Lend Me an Ear The Art of Listening

Lend Me an Ear: The Art of Listening

 

 

Communication is defined as the exchange of information between individuals, media, or groups. But, in reality, being a good communicator does not entail merely having the skill to choose the right words and speak eloquently. Rather, a good communicator is someone who knows how to listen and understand better rather than making himself and herself heard. Listening is the key to effective communication. If you don’t know how to listen, then it’s not likely that there would be a free and willing exchange of ideas.

 

  • Be Present. When you are listening to a friend’s sentiments or even participate in a group discussion, be really present. Focus your attention on listening and not on daydreaming about other things. You know how it looks. Your body is there, and it appears you’re hanging on to the speaker’s every word; but you’re really thinking about how your weekend camping might go. You might be present physically, but your mind is wandering elsewhere.

 

Instead of formulating ideas, questions and things to say next, try to just listen first then concentrate on what you need to say after your friend has finished venting out her feelings. People can usually sense if they’re getting half-hearted attention and it doesn’t feel good. In a meeting, keeping focused is very important, as you might miss a key discussion point just because you can’t stop your mind from drifting.

 

  • Know When to Shut up.
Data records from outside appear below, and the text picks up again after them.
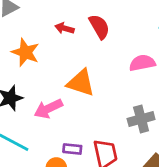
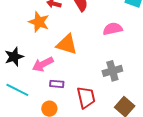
orange star: (25, 52) -> (39, 22), moved
purple rectangle: (72, 149) -> (57, 84), moved

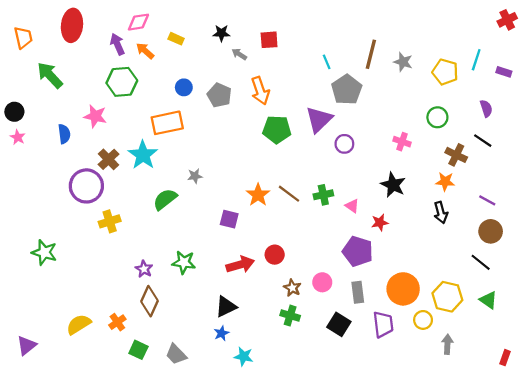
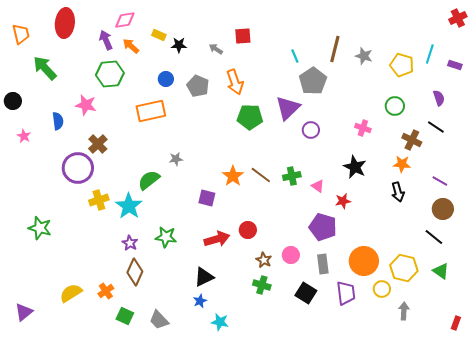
black star: (221, 33) -> (179, 45), moved
pink star: (18, 137) -> (24, 136), moved
cyan star: (143, 155) -> (129, 206), moved

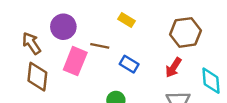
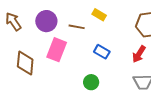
brown arrow: (32, 43) -> (13, 22), moved
brown line: (100, 46) -> (77, 27), moved

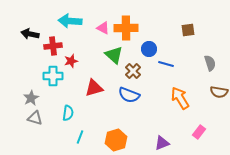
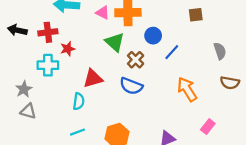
black arrow: (30, 34) -> (17, 30), moved
blue line: (166, 64) -> (172, 52), turned -63
cyan semicircle: (68, 113) -> (79, 101), moved
cyan line: (80, 137) -> (77, 132), turned 48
Although it might be tempting to give advice right away or butt in during a meeting, zip your mouth first and wait until your friend asks for your opinion, or when the moderator starts accepting suggestions and comments. Usually, your friend already knows her way out but just wants someone to listen to her. So, please, don’t give unsolicited advice unless it’s already a matter of life and death. You become a more effective listener when you know when to keep quiet and when to speak up.

 

  • Look Them in the Eye. There is nothing more bothersome than the scene of you talking and seeing the other party looking away from your direction from time to time. You’re not sure if it’s just an eye defect or if the person wants to get away. Are they bored with what you are saying or they just don’t really care?

 

Though you find it hard to look a person in the eye, try to do so. It will show that you really are listening. Whether you’re the speaker or the listener, you must try to make an eye contact, even briefly, just to make sure everyone’s still with you and understanding what you are saying. Arch Lustberg Communications head Arch Lustberg stressed that while maintaining an eye contact is important, it shouldn’t be strictly eye-to-eye as it may be intimidating to the person who is talking or listening.

 

  • Refrain from Criticizing. Did you ever notice how well you can clearly hear what someone is saying when you finally stop formulating criticisms in your head? So, when in a meeting, tune out from the speaker’s mannerisms or the way he talks, and focus on what he’s really saying and not on his delivery.

 

  • Don’t Get Overwhelmed. Once your friend has finished airing out her thoughts and asks for your opinion, grab the opportunity to let her know how you feel about her situation. Be wary about getting too far with sharing and delving into your own life story, particularly about how you overcame the same situation. Keep the focus on her. You can reference a particular experience you had but be sure you bring back the spotlight to your fried, or else you might appear condescending.